┌──

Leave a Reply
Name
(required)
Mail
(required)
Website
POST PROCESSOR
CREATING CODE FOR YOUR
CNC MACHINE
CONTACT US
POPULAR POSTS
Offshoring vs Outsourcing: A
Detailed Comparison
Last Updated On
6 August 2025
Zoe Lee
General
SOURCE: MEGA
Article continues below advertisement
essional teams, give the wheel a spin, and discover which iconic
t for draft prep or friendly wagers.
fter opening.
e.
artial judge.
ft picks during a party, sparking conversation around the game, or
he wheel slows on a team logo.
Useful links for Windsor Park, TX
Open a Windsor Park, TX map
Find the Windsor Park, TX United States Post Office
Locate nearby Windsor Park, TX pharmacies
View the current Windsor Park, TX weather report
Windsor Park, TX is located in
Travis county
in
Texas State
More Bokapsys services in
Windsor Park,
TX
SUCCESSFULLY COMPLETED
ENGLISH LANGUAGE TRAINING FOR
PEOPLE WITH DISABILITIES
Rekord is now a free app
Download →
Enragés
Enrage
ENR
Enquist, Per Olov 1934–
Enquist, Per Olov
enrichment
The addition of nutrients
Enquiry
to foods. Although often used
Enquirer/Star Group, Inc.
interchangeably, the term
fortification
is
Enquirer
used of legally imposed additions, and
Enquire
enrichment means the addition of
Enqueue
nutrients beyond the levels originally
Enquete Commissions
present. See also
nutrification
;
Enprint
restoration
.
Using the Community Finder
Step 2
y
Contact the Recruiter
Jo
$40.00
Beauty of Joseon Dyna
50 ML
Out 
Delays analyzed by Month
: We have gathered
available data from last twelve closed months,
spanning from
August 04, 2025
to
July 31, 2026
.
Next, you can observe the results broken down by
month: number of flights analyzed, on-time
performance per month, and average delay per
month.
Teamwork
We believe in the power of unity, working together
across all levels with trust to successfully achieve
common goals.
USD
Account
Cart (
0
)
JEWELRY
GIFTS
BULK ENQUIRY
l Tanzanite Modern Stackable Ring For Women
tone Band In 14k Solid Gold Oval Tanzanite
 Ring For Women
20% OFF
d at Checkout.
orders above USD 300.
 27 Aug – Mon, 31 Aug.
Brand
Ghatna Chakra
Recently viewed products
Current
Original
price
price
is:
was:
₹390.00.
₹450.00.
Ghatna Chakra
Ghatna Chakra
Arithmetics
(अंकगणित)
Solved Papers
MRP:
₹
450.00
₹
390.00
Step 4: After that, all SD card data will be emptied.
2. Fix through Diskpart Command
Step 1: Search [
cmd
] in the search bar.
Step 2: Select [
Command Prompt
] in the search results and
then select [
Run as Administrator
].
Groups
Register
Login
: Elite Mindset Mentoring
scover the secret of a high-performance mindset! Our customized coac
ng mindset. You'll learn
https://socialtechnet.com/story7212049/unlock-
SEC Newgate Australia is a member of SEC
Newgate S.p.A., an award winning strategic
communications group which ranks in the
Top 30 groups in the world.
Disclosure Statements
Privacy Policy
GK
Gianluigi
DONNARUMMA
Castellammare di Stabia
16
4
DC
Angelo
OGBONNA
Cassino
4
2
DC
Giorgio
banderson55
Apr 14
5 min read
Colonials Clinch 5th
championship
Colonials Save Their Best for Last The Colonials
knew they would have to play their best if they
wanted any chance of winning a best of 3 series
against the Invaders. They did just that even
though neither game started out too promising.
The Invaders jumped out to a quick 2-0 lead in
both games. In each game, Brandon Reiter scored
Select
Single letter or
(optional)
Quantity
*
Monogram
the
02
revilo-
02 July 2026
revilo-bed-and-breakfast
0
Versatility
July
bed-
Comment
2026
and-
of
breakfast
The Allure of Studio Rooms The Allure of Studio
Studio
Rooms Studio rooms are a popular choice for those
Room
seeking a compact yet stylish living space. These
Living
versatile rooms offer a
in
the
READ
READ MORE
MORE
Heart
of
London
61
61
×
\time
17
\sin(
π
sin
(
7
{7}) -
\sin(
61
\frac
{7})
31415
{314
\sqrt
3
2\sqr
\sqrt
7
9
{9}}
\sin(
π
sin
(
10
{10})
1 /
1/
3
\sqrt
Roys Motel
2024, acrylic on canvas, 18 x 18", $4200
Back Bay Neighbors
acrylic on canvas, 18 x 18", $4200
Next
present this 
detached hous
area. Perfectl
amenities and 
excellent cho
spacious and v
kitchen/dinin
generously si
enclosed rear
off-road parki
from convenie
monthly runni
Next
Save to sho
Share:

└──

REQUIREMENT:
Once more, write out all the data exactly.

SOLUTION TO THIS EXERCISE:
Leave a Reply
Name
(required)
Mail
(required)
Website
POST PROCESSOR
CREATING CODE FOR YOUR
CNC MACHINE
CONTACT US
POPULAR POSTS
Offshoring vs Outsourcing: A
Detailed Comparison
Last Updated On
6 August 2025
Zoe Lee
General
SOURCE: MEGA
Article continues below advertisement
essional teams, give the wheel a spin, and discover which iconic
t for draft prep or friendly wagers.
fter opening.
e.
artial judge.
ft picks during a party, sparking conversation around the game, or
he wheel slows on a team logo.
Useful links for Windsor Park, TX
Open a Windsor Park, TX map
Find the Windsor Park, TX United States Post Office
Locate nearby Windsor Park, TX pharmacies
View the current Windsor Park, TX weather report
Windsor Park, TX is located in
Travis county
in
Texas State
More Bokapsys services in
Windsor Park,
TX
SUCCESSFULLY COMPLETED
ENGLISH LANGUAGE TRAINING FOR
PEOPLE WITH DISABILITIES
Rekord is now a free app
Download →
Enragés
Enrage
ENR
Enquist, Per Olov 1934–
Enquist, Per Olov
enrichment
The addition of nutrients
Enquiry
to foods. Although often used
Enquirer/Star Group, Inc.
interchangeably, the term
fortification
is
Enquirer
used of legally imposed additions, and
Enquire
enrichment means the addition of
Enqueue
nutrients beyond the levels originally
Enquete Commissions
present. See also
nutrification
;
Enprint
restoration
.
Using the Community Finder
Step 2
y
Contact the Recruiter
Jo
$40.00
Beauty of Joseon Dyna
50 ML
Out 
Delays analyzed by Month
: We have gathered
available data from last twelve closed months,
spanning from
August 04, 2025
to
July 31, 2026
.
Next, you can observe the results broken down by
month: number of flights analyzed, on-time
performance per month, and average delay per
month.
Teamwork
We believe in the power of unity, working together
across all levels with trust to successfully achieve
common goals.
USD
Account
Cart (
0
)
JEWELRY
GIFTS
BULK ENQUIRY
l Tanzanite Modern Stackable Ring For Women
tone Band In 14k Solid Gold Oval Tanzanite
 Ring For Women
20% OFF
d at Checkout.
orders above USD 300.
 27 Aug – Mon, 31 Aug.
Brand
Ghatna Chakra
Recently viewed products
Current
Original
price
price
is:
was:
₹390.00.
₹450.00.
Ghatna Chakra
Ghatna Chakra
Arithmetics
(अंकगणित)
Solved Papers
MRP:
₹
450.00
₹
390.00
Step 4: After that, all SD card data will be emptied.
2. Fix through Diskpart Command
Step 1: Search [
cmd
] in the search bar.
Step 2: Select [
Command Prompt
] in the search results and
then select [
Run as Administrator
].
Groups
Register
Login
: Elite Mindset Mentoring
scover the secret of a high-performance mindset! Our customized coac
ng mindset. You'll learn
https://socialtechnet.com/story7212049/unlock-
SEC Newgate Australia is a member of SEC
Newgate S.p.A., an award winning strategic
communications group which ranks in the
Top 30 groups in the world.
Disclosure Statements
Privacy Policy
GK
Gianluigi
DONNARUMMA
Castellammare di Stabia
16
4
DC
Angelo
OGBONNA
Cassino
4
2
DC
Giorgio
banderson55
Apr 14
5 min read
Colonials Clinch 5th
championship
Colonials Save Their Best for Last The Colonials
knew they would have to play their best if they
wanted any chance of winning a best of 3 series
against the Invaders. They did just that even
though neither game started out too promising.
The Invaders jumped out to a quick 2-0 lead in
both games. In each game, Brandon Reiter scored
Select
Single letter or
(optional)
Quantity
*
Monogram
the
02
revilo-
02 July 2026
revilo-bed-and-breakfast
0
Versatility
July
bed-
Comment
2026
and-
of
breakfast
The Allure of Studio Rooms The Allure of Studio
Studio
Rooms Studio rooms are a popular choice for those
Room
seeking a compact yet stylish living space. These
Living
versatile rooms offer a
in
the
READ
READ MORE
MORE
Heart
of
London
61
61
×
\time
17
\sin(
π
sin
(
7
{7}) -
\sin(
61
\frac
{7})
31415
{314
\sqrt
3
2\sqr
\sqrt
7
9
{9}}
\sin(
π
sin
(
10
{10})
1 /
1/
3
\sqrt
Roys Motel
2024, acrylic on canvas, 18 x 18", $4200
Back Bay Neighbors
acrylic on canvas, 18 x 18", $4200
Next
present this 
detached hous
area. Perfectl
amenities and 
excellent cho
spacious and v
kitchen/dinin
generously si
enclosed rear
off-road parki
from convenie
monthly runni
Next
Save to sho
Share:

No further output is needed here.